**EXERCISE BRIEF**: As you restate the entries, keep every word intact and leave out whatever images they hold.

**MATERIAL FOR THIS TASK**:
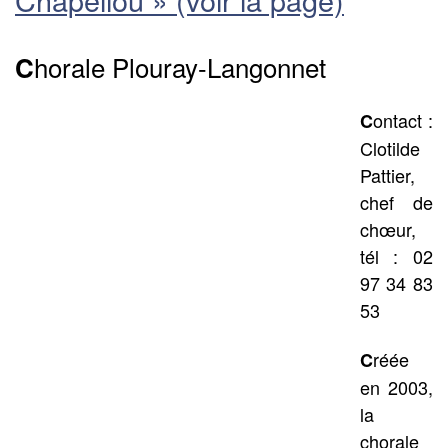
horale Plouray-Langonnet
C
ontact :
C
Clotilde
Pattier,
chef de
chœur,
tél : 02
97 34 83
53
réée
C
en 2003,
la
chorale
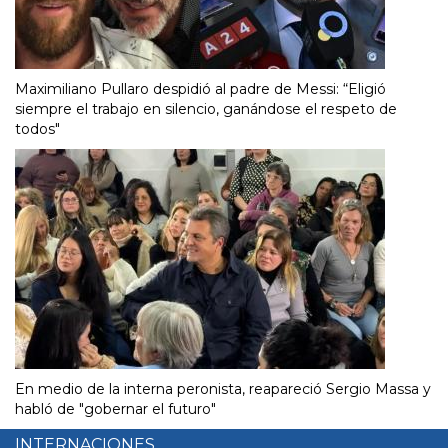
Maximiliano Pullaro despidió al padre de Messi: “Eligió
siempre el trabajo en silencio, ganándose el respeto de
todos"
En medio de la interna peronista, reapareció Sergio Massa y
habló de "gobernar el futuro"
INTERNACIONES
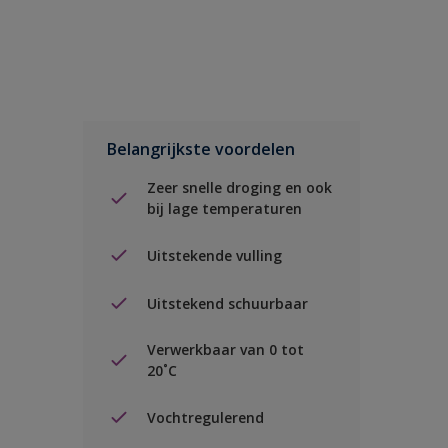
Belangrijkste voordelen
Zeer snelle droging en ook
bij lage temperaturen
Uitstekende vulling
Uitstekend schuurbaar
Verwerkbaar van 0 tot
20˚C
Vochtregulerend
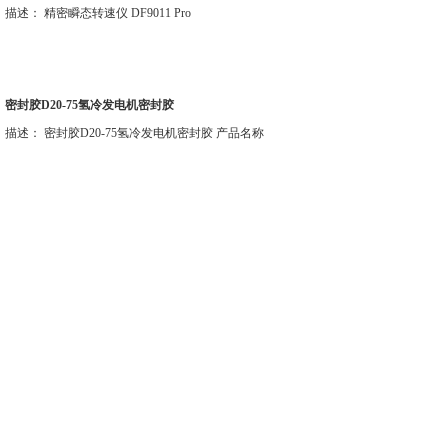
描述： 精密瞬态转速仪 DF9011 Pro
密封胶D20-75氢冷发电机密封胶
描述： 密封胶D20-75氢冷发电机密封胶 产品名称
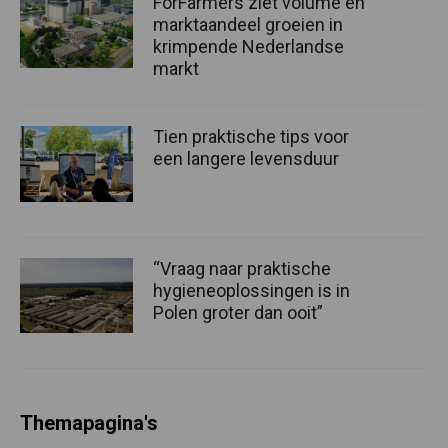
ForFarmers ziet volume en
marktaandeel groeien in
krimpende Nederlandse
markt
Tien praktische tips voor
een langere levensduur
“Vraag naar praktische
hygieneoplossingen is in
Polen groter dan ooit”
Themapagina's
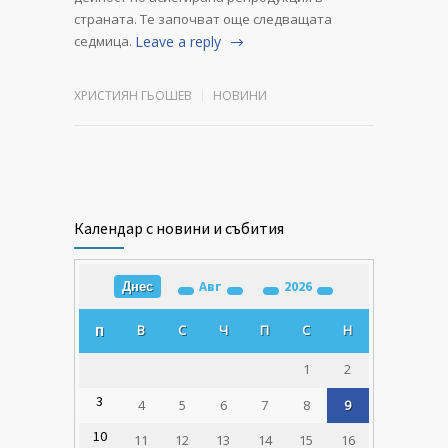
страната. Те започват още следващата
седмица.
Leave a reply
ХРИСТИЯН ГЬОШЕВ
НОВИНИ
Календар с новини и събития
Авг
2026
Днес
В
С
Ч
П
С
Н
П
1
2
3
4
5
6
7
8
9
10
11
12
13
14
15
16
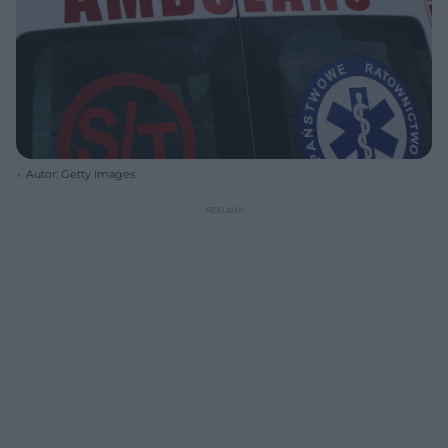
Autor: Getty Images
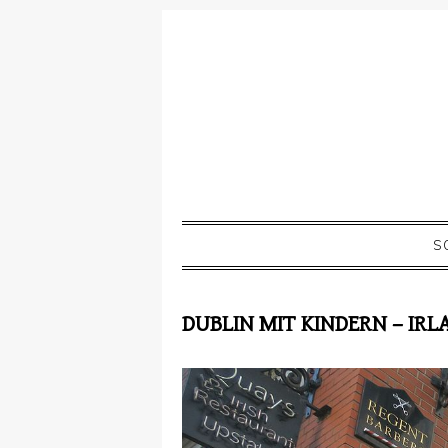
S
DUBLIN MIT KINDERN – IRL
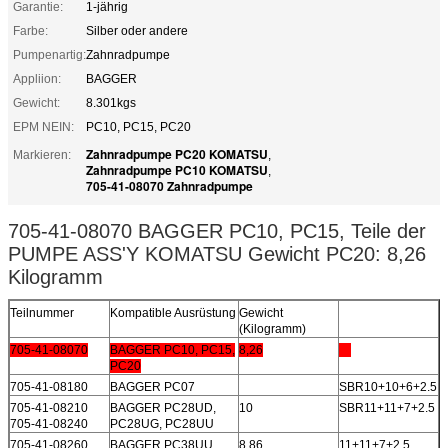
Garantie:
1-jährig
Farbe:
Silber oder andere
Pumpenartig:
Zahnradpumpe
Appliion:
BAGGER
Gewicht:
8.301kgs
EPM NEIN:
PC10, PC15, PC20
Zahnradpumpe PC20 KOMATSU
Markieren:
,
Zahnradpumpe PC10 KOMATSU
,
705-41-08070 Zahnradpumpe
705-41-08070 BAGGER PC10, PC15, Teile der
PUMPE ASS'Y KOMATSU Gewicht PC20: 8,26
Kilogramm
Teilnummer
Kompatible Ausrüstung
Gewicht
(Kilogramm)
705-41-08070
BAGGER PC10, PC15,
8,26
PC20
705-41-08180
BAGGER PC07
SBR10+10+6+2.5
705-41-08210
BAGGER PC28UD,
10
SBR11+11+7+2.5
705-41-08240
PC28UG, PC28UU
705-41-08260
BAGGER PC38UU,
8,86
11+11+7+2.5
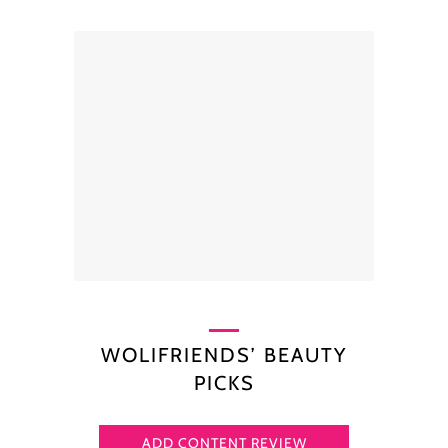
WOLIFRIENDS’ BEAUTY
PICKS
ADD CONTENT REVIEW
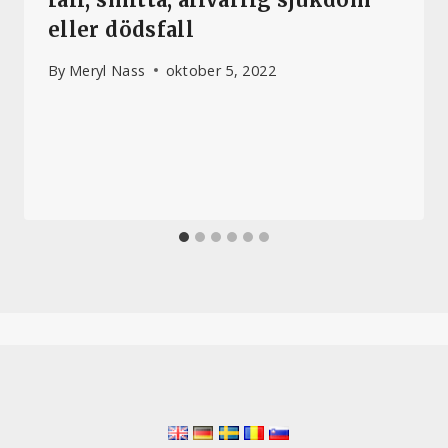
eller dödsfall
By
Meryl Nass
oktober 5, 2022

**RESULT FOR THIS EXERCISE**:
horale Plouray-Langonnet
C
ontact :
C
Clotilde
Pattier,
chef de
chœur,
tél : 02
97 34 83
53
réée
C
en 2003,
la
chorale
Maximiliano Pullaro despidió al padre de Messi: “Eligió
siempre el trabajo en silencio, ganándose el respeto de
todos"
En medio de la interna peronista, reapareció Sergio Massa y
habló de "gobernar el futuro"
INTERNACIONES
Belangrijkste voordelen
Zeer snelle droging en ook
bij lage temperaturen
Uitstekende vulling
Uitstekend schuurbaar
Verwerkbaar van 0 tot
20˚C
Vochtregulerend
描述： 精密瞬态转速仪 DF9011 Pro
密封胶D20-75氢冷发电机密封胶
描述： 密封胶D20-75氢冷发电机密封胶 产品名称
ForFarmers ziet volume en
marktaandeel groeien in
krimpende Nederlandse
markt
Tien praktische tips voor
een langere levensduur
“Vraag naar praktische
hygieneoplossingen is in
Polen groter dan ooit”
Themapagina's
страната. Те започват още следващата
седмица.
Leave a reply
ХРИСТИЯН ГЬОШЕВ
НОВИНИ
Календар с новини и събития
Авг
2026
Днес
В
С
Ч
П
С
Н
П
1
2
3
4
5
6
7
8
9
10
11
12
13
14
15
16
Autor: Getty Images
S
DUBLIN MIT KINDERN – IRL
Garantie:
1-jährig
Farbe:
Silber oder andere
Pumpenartig:
Zahnradpumpe
Appliion:
BAGGER
Gewicht:
8.301kgs
EPM NEIN:
PC10, PC15, PC20
Zahnradpumpe PC20 KOMATSU
Markieren:
,
Zahnradpumpe PC10 KOMATSU
,
705-41-08070 Zahnradpumpe
705-41-08070 BAGGER PC10, PC15, Teile der
PUMPE ASS'Y KOMATSU Gewicht PC20: 8,26
Kilogramm
Teilnummer
Kompatible Ausrüstung
Gewicht
(Kilogramm)
705-41-08070
BAGGER PC10, PC15,
8,26
PC20
705-41-08180
BAGGER PC07
SBR10+10+6+2.5
705-41-08210
BAGGER PC28UD,
10
SBR11+11+7+2.5
705-41-08240
PC28UG, PC28UU
705-41-08260
BAGGER PC38UU,
8,86
11+11+7+2.5
WOLIFRIENDS’ BEAUTY
PICKS
ADD CONTENT REVIEW
eller dödsfall
By
Meryl Nass
oktober 5, 2022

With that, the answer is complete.